Russia Shifting Artillery North as Peace Talks Fall Apart
The United States said on Thursday it was concerned over reports that Russia is repositioning artillery to Syria’s north to support what looks to be an impending government offensive on rebel-held areas of Aleppo, as the cease-fire and peace talks fall apart.
The opposition’s High Negotiation Council (HNC) will depart Geneva by Friday, leaving experts behind for technical consultations, according to the group’s chief negotiator Assad Zoubi. U.N. envoy Staffan de Mistura is set to decide on Friday whether the peace talks aimed at finding a political solution to Syria’s five-year-long war can continue without the HNC and despite a steadily crumbling cease-fire.
Western diplomats told Reuters that de Mistura would most likely continue the talks into next week due to the late arrival of the government delegation.
“The HNC stayed the course, including through extended technical discussions on real substance,” said one anonymous diplomat. “It’s natural that the special envoy may continue discussion with those still in town who have yet to offer any real ideas, to press them to do so.”
Another senior Western diplomat said: “It’s understandable that the opposition felt unable to stay further given sustained regime attacks on Syrian civilians and continuation of siege and starvation tactics… Those who back the regime need to get a leash on them.”

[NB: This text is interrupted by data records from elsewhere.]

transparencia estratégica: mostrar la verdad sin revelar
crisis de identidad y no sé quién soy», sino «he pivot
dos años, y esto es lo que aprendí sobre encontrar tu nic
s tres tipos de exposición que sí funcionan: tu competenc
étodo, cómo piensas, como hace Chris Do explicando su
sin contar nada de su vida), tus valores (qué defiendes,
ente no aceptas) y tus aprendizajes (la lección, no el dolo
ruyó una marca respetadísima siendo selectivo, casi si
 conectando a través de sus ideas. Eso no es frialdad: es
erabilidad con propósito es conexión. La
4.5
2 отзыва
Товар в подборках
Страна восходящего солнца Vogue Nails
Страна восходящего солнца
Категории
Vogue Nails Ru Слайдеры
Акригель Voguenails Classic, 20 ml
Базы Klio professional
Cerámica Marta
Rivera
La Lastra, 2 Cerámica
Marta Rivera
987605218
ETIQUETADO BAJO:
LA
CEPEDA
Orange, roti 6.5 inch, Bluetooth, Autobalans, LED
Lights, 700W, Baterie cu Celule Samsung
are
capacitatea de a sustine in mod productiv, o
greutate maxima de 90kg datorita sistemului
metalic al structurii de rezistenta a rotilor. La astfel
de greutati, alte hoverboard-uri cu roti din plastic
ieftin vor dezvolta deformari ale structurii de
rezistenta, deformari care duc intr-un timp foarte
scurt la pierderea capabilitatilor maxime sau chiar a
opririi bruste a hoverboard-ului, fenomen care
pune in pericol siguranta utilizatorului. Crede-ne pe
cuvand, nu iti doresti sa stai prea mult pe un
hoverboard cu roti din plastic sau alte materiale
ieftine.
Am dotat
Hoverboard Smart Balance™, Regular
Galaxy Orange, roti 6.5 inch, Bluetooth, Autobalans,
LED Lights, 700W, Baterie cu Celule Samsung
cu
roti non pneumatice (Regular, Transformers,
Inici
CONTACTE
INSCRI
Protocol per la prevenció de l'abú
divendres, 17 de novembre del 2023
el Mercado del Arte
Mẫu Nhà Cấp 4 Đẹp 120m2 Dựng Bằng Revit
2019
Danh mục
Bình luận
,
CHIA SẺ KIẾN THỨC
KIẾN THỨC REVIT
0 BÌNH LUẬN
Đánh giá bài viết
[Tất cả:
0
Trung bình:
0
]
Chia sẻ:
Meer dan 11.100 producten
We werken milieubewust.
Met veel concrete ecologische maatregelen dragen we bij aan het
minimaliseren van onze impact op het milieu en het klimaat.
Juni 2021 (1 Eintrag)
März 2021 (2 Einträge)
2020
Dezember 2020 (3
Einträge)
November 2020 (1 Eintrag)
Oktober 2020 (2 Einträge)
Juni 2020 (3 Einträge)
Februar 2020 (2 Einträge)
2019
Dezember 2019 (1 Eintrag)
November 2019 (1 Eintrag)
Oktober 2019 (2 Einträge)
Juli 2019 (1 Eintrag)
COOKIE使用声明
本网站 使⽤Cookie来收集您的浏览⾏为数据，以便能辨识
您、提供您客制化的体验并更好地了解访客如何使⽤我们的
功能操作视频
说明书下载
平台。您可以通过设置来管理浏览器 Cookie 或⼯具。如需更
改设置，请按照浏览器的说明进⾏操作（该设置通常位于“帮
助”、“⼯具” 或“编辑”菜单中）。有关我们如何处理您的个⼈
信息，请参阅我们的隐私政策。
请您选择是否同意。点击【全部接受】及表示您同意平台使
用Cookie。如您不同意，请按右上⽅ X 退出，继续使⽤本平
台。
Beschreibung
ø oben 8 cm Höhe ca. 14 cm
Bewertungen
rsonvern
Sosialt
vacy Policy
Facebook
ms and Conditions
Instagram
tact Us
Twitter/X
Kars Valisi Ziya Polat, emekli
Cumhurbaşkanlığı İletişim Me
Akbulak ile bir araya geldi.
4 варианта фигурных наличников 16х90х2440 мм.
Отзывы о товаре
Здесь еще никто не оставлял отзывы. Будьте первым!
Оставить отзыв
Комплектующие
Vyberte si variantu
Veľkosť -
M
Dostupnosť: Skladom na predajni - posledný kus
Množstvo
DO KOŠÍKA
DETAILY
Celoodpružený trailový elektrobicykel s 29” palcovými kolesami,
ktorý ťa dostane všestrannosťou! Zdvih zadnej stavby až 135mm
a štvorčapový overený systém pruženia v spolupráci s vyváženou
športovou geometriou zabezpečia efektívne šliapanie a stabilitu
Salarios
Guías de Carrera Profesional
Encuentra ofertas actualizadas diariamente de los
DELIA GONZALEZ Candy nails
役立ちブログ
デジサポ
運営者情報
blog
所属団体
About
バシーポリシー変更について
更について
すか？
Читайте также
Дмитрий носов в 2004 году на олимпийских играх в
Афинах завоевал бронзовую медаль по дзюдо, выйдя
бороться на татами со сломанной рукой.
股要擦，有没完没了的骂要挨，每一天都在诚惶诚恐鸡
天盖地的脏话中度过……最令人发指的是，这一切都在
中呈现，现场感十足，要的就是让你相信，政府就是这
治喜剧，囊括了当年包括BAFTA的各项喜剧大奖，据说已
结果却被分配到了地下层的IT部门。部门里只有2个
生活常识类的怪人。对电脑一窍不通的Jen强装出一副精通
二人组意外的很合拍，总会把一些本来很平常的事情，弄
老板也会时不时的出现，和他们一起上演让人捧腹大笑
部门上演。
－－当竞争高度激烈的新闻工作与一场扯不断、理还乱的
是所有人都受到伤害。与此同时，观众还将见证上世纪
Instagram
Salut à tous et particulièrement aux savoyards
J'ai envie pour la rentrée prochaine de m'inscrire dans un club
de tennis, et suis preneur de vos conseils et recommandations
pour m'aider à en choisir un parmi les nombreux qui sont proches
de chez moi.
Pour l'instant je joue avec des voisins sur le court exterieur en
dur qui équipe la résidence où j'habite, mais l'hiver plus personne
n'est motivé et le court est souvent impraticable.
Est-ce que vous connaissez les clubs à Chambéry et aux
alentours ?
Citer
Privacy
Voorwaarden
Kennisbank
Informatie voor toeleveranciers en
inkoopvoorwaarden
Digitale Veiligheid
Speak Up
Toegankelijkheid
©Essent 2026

Kurds Battle Government Forces in Qamishli
As ground battles return across the country, heavy clashes broke out between Kurdish militias and pro-government forces in the northeast as the Kurds push to expand their control over the city of Qamishli on the border with Turkey.
More than 21 pro-government militiamen and five members of the Kurdish internal security force, the Asayish, have been killed in two days of fighting in Qamishli in what Syrian Kurdish officials told Reuters were the second most violent clashes the area has witnessed since the conflict began in 2011.
At least 40 members of the pro-government National Defense Forces (NDF) militia surrendered to the People’s Protection Units (YPG), the strongest Syrian Kurdish militia, after the YPG overran the government-held Allya prison. YPG militiamen released a video of the incident, which includes footage of the heavily damaged prison.
The mostly Kurdish-controlled city of Qamishli has remained relatively quiet over the past five years of violence, but the government controls a small enclave in the de facto autonomous region.
An anonymous Kurdish official told Reuters that Kurdish forces had seized three government positions in the course of the fighting, including the prison.
The skirmishes began on Wednesday after an officer of a pro-government militia was stopped at an Asayish checkpoint, according to the U.K.-based Syria Observatory for Human Rights.
Largest-Ever Aid Convoy Deploys to Rastan
Aid groups launched on Thursday the largest aid convoy yet in the five-year-long war, after the completion of a U.N.-mediated evacuation of hundreds of besieged residents. The 65-truck convoy of food and medicine will be the first batch of aid to arrive to 120,000 besieged residents in the rebel-held town of Rastan since 2012, according to the International Committee of the Red Cross (ICRC).
“This is the largest joint humanitarian convoy we have done in Syria so far,” said ICRC spokesperson Pawel Krzysiek.
The convoy was carrying food packages, wheat flour, medicine and equipment to improve the water supply in Rastan, a city in northern Homs that has been under government siege since 2012.
Earlier in the day, the United Nations evacuated 500 people “in urgent need of life-saving medical attention” from four other besieged towns – two held by rebels and two held by the government.